_PROBLEM TO WORK ON_
Scan the records for the line containing "de la figurine". From there through the last line, write out each line exactly.

====== DATA TO USE ======

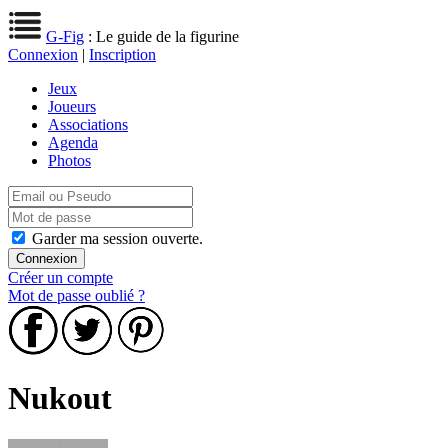
G-Fig
: Le guide de la figurine
Connexion
|
Inscription
Jeux
Joueurs
Associations
Agenda
Photos
Garder ma session ouverte.
Créer un compte
Mot de passe oublié ?
Nukout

======

_RESULT FOR THIS EXERCISE_
: Le guide de la figurine
Connexion
|
Inscription
Jeux
Joueurs
Associations
Agenda
Photos
Garder ma session ouverte.
Créer un compte
Mot de passe oublié ?
Nukout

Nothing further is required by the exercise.